Wszczęcie śledztwa związane jest z przekazaniem do prokuratury materiałów dot. ujawnienia uznawanych za zagubione śladów kryminalistycznych. Chodzi o odbitki linii papilarnych utrwalonych na foliach daktyloskopijnych. Dziennikarz Nova TV Tomasz Sekielski podczas prac nad dokumentem o morderstwie małżeństwa Jaroszewiczów odnalazł odciski palców z miejsca zbrodni. Wcześniej dowody te zaginęły. – Znalazłem te dowody w pudełku z prywatnymi rzeczami Piotra i Alicji Jaroszewiczów, które oddano rodzinie w 2010 r. Wcześniej - od 2005 r. - tych folii daktyloskopijnych szukała prokuratura i wszczęto w tej sprawie śledztwo, ale nie wskazano osoby odpowiedzialnej za ich zaginięcie. To też stawia pytanie, jak ich szukano, skoro one sobie leżały w pudle w sądowym archiwum? (...) Co ciekawe, znalazłem też zakrwawioną koszulę Piotra Jaroszewicza. Była też koszula nocna Alicji Solskiej-Jaroszewicz.

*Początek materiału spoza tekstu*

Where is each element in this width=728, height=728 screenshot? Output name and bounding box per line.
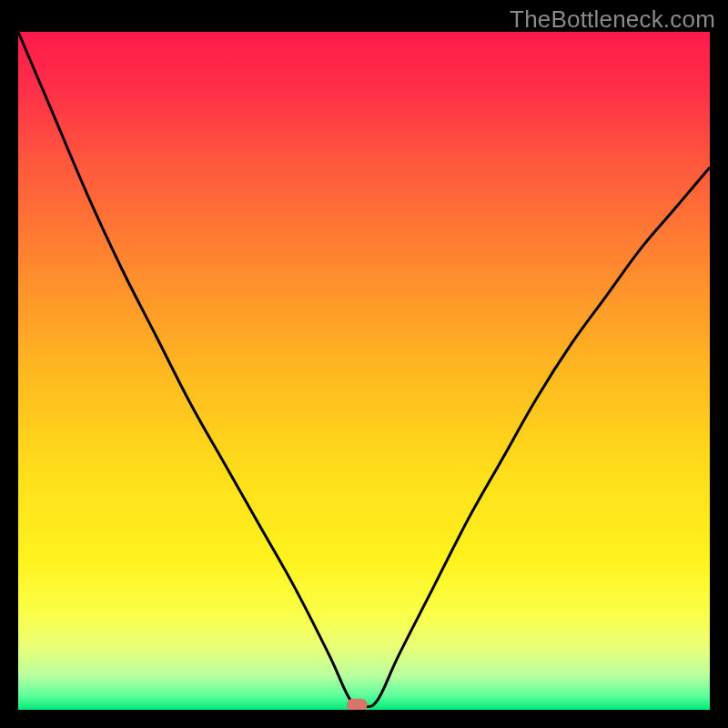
optimum-marker [347, 699, 367, 710]
chart-svg [18, 32, 710, 710]
chart-frame: TheBottleneck.com [0, 0, 728, 728]
watermark-text: TheBottleneck.com [510, 5, 715, 34]
plot-area [18, 32, 710, 710]
gradient-background [18, 32, 710, 710]
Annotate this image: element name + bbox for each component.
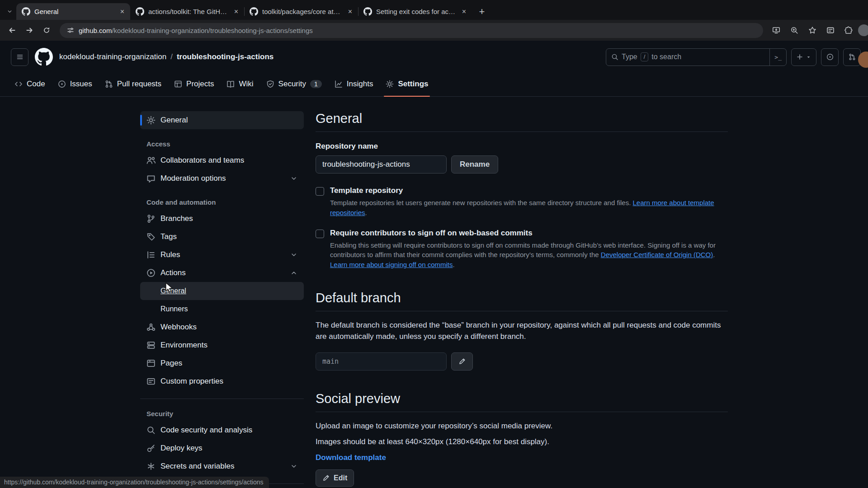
tab-wiki[interactable]: Wiki xyxy=(220,71,259,96)
side-panel-icon[interactable] xyxy=(823,23,838,38)
issues-header-button[interactable] xyxy=(821,48,839,66)
tab-search-chevron-icon[interactable] xyxy=(3,3,16,20)
sidebar-item-tags[interactable]: Tags xyxy=(140,228,304,246)
tab-title: actions/toolkit: The GitHub Tool xyxy=(148,8,228,15)
header-actions: Type / to search >_ xyxy=(606,48,861,66)
tab-close-icon[interactable]: × xyxy=(118,7,127,16)
graph-icon xyxy=(335,80,343,88)
zoom-icon[interactable] xyxy=(787,23,802,38)
rename-button[interactable]: Rename xyxy=(451,155,498,174)
tab-title: toolkit/packages/core at main xyxy=(262,8,342,15)
tab-pull-requests[interactable]: Pull requests xyxy=(99,71,168,96)
chevron-up-icon xyxy=(290,269,297,277)
note-icon xyxy=(146,377,156,386)
sidebar-item-custom-properties[interactable]: Custom properties xyxy=(140,372,304,390)
repository-name-row: Rename xyxy=(316,155,728,174)
url-host: github.com xyxy=(79,27,112,34)
repository-name-input[interactable] xyxy=(316,155,447,174)
sidebar-item-pages[interactable]: Pages xyxy=(140,354,304,372)
browser-tab-toolkit-core[interactable]: toolkit/packages/core at main × xyxy=(244,3,358,20)
sidebar-item-webhooks[interactable]: Webhooks xyxy=(140,318,304,336)
sidebar-subitem-actions-general[interactable]: General xyxy=(140,282,304,300)
github-logo-icon[interactable] xyxy=(35,48,53,66)
breadcrumb-org-link[interactable]: kodekloud-training-organization xyxy=(59,52,166,61)
edit-social-preview-button[interactable]: Edit xyxy=(316,469,354,487)
command-palette-icon[interactable]: >_ xyxy=(769,49,786,66)
reload-button[interactable] xyxy=(39,23,54,38)
sidebar-item-deploy-keys[interactable]: Deploy keys xyxy=(140,439,304,457)
sidebar-item-moderation-options[interactable]: Moderation options xyxy=(140,169,304,188)
key-icon xyxy=(146,444,156,453)
github-header: kodekloud-training-organization / troubl… xyxy=(0,41,868,71)
template-repository-text: Template repository Template repositorie… xyxy=(330,186,728,218)
browser-window-icon xyxy=(146,359,156,368)
search-placeholder-suffix: to search xyxy=(651,53,681,61)
sidebar-item-general[interactable]: General xyxy=(140,111,304,129)
sidebar-item-actions[interactable]: Actions xyxy=(140,264,304,282)
signoff-learn-more-link[interactable]: Learn more about signing off on commits xyxy=(330,261,453,268)
extensions-puzzle-icon[interactable] xyxy=(841,23,856,38)
sidebar-item-secrets-variables[interactable]: Secrets and variables xyxy=(140,457,304,475)
url-path: /kodekloud-training-organization/trouble… xyxy=(112,27,312,34)
people-icon xyxy=(146,156,156,165)
sidebar-item-code-security[interactable]: Code security and analysis xyxy=(140,421,304,439)
signoff-note: Enabling this setting will require contr… xyxy=(330,240,728,270)
tab-issues[interactable]: Issues xyxy=(52,71,99,96)
browser-tab-exit-codes[interactable]: Setting exit codes for actions - × xyxy=(358,3,472,20)
default-branch-input[interactable] xyxy=(316,352,447,371)
tab-security[interactable]: Security1 xyxy=(260,71,328,96)
tab-close-icon[interactable]: × xyxy=(232,7,241,16)
sidebar-item-collaborators[interactable]: Collaborators and teams xyxy=(140,151,304,169)
chevron-down-icon xyxy=(290,463,297,470)
browser-tab-actions-toolkit[interactable]: actions/toolkit: The GitHub Tool × xyxy=(130,3,244,20)
create-new-button[interactable] xyxy=(791,48,816,66)
sidebar-subitem-actions-runners[interactable]: Runners xyxy=(140,300,304,318)
dco-link[interactable]: Developer Certificate of Origin (DCO) xyxy=(601,251,713,258)
repository-name-label: Repository name xyxy=(316,142,728,151)
chevron-down-icon xyxy=(290,175,297,182)
global-search-input[interactable]: Type / to search >_ xyxy=(606,48,787,66)
tab-close-icon[interactable]: × xyxy=(460,7,468,16)
sidebar-item-label: Secrets and variables xyxy=(160,462,234,471)
install-app-icon[interactable] xyxy=(769,23,784,38)
signoff-checkbox[interactable] xyxy=(316,230,324,238)
back-button[interactable] xyxy=(5,23,20,38)
browser-tab-general[interactable]: General × xyxy=(16,3,130,20)
tab-code[interactable]: Code xyxy=(8,71,52,96)
server-icon xyxy=(146,341,156,350)
sidebar-item-label: Actions xyxy=(160,268,186,277)
breadcrumb-repo-link[interactable]: troubleshooting-js-actions xyxy=(177,52,274,61)
sidebar-item-rules[interactable]: Rules xyxy=(140,246,304,264)
gear-icon xyxy=(146,116,156,125)
tab-projects[interactable]: Projects xyxy=(168,71,220,96)
github-favicon-icon xyxy=(250,7,258,16)
site-settings-icon[interactable] xyxy=(67,27,74,34)
social-preview-title: Social preview xyxy=(316,391,728,412)
sidebar-item-label: Rules xyxy=(160,250,180,259)
bookmark-star-icon[interactable] xyxy=(805,23,820,38)
security-count-badge: 1 xyxy=(310,80,322,88)
sidebar-item-label: Code security and analysis xyxy=(160,426,252,435)
sidebar-item-label: Tags xyxy=(160,232,177,241)
tab-close-icon[interactable]: × xyxy=(346,7,354,16)
download-template-link[interactable]: Download template xyxy=(316,453,386,462)
forward-button[interactable] xyxy=(22,23,37,38)
tab-insights[interactable]: Insights xyxy=(328,71,380,96)
sidebar-item-environments[interactable]: Environments xyxy=(140,336,304,354)
browser-profile-avatar[interactable] xyxy=(858,24,868,36)
book-icon xyxy=(226,80,235,88)
tag-icon xyxy=(146,232,156,241)
gear-icon xyxy=(386,80,394,88)
template-repository-checkbox[interactable] xyxy=(316,187,324,196)
edit-default-branch-button[interactable] xyxy=(451,352,473,371)
new-tab-button[interactable]: + xyxy=(475,5,489,19)
rules-icon xyxy=(146,250,156,259)
edit-button-label: Edit xyxy=(334,474,347,482)
address-bar[interactable]: github.com/kodekloud-training-organizati… xyxy=(60,23,763,38)
global-menu-button[interactable] xyxy=(11,48,28,66)
tab-settings[interactable]: Settings xyxy=(379,71,434,96)
tab-title: Setting exit codes for actions - xyxy=(376,8,456,15)
sidebar-item-label: Collaborators and teams xyxy=(160,156,244,165)
sidebar-item-branches[interactable]: Branches xyxy=(140,210,304,228)
sidebar-section-security: Security xyxy=(140,410,304,418)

To też ma kapitalne znaczenie – wyjaśnił w rozmowie z portalem gazeta.pl.
Małżeństwo Jaroszewiczów zostało zamordowane w nocy z 31 sierpnia na 1 września 1992 roku w ich willi w warszawskim Aninie. Były premier przed śmiercią był torturowany, a następnie zabójcy zacisnęli na szyi rzemienną pętlę. Z kolei jego żona, Alicja Solska-Jaroszewicz, zginęła od strzału w głowę z bliskiej odległości.
W kwietniu 1994 roku zatrzymano czterech podejrzanych o dokonanie tej zbrodni. W 1998 r. ówczesny Sąd Wojewódzki w Warszawie uniewinnił ich z braku dowodów. W 2000 r. wyrok uniewinniający utrzymał Sąd Apelacyjny w Warszawie.